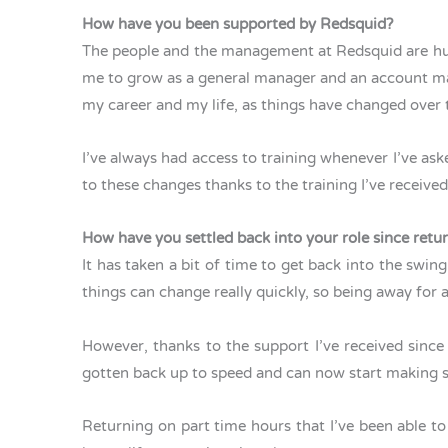
How have you been supported by Redsquid?
The people and the management at Redsquid are hug
me to grow as a general manager and an account mana
my career and my life, as things have changed over 
I’ve always had access to training whenever I’ve ask
to these changes thanks to the training I’ve received
How have you settled back into your role since ret
It has taken a bit of time to get back into the sw
things can change really quickly, so being away for
However, thanks to the support I’ve received since
gotten back up to speed and can now start making
Returning on part time hours that I’ve been able t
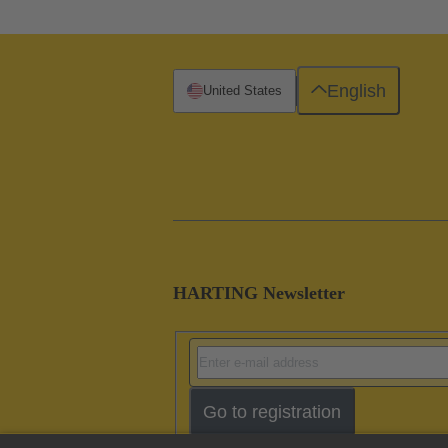
English
United States
HARTING Newsletter
Go to registration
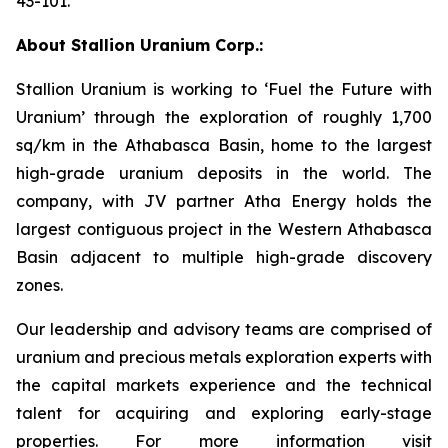
43-101.
About Stallion Uranium Corp.:
Stallion Uranium is working to ‘Fuel the Future with
Uranium’ through the exploration of roughly 1,700
sq/km in the Athabasca Basin, home to the largest
high-grade uranium deposits in the world. The
company, with JV partner Atha Energy holds the
largest contiguous project in the Western Athabasca
Basin adjacent to multiple high-grade discovery
zones.
Our leadership and advisory teams are comprised of
uranium and precious metals exploration experts with
the capital markets experience and the technical
talent for acquiring and exploring early-stage
properties. For more information visit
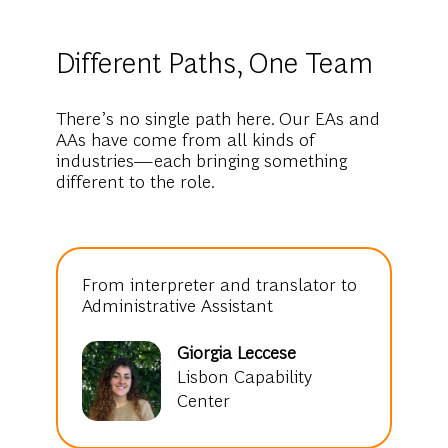
Different Paths, One Team
There’s no single path here. Our EAs and
AAs have come from all kinds of
industries—each bringing something
different to the role.
From interpreter and translator to
Administrative Assistant
Giorgia Leccese
Lisbon Capability
Center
○ ○ ○ ○ ○
Could you set down exactly the lines from the one containing "There’s no single path here. Our EAs and" through the last line of the records above, both included?

* Answer below
There’s no single path here. Our EAs and
AAs have come from all kinds of
industries—each bringing something
different to the role.
From interpreter and translator to
Administrative Assistant
Giorgia Leccese
Lisbon Capability
Center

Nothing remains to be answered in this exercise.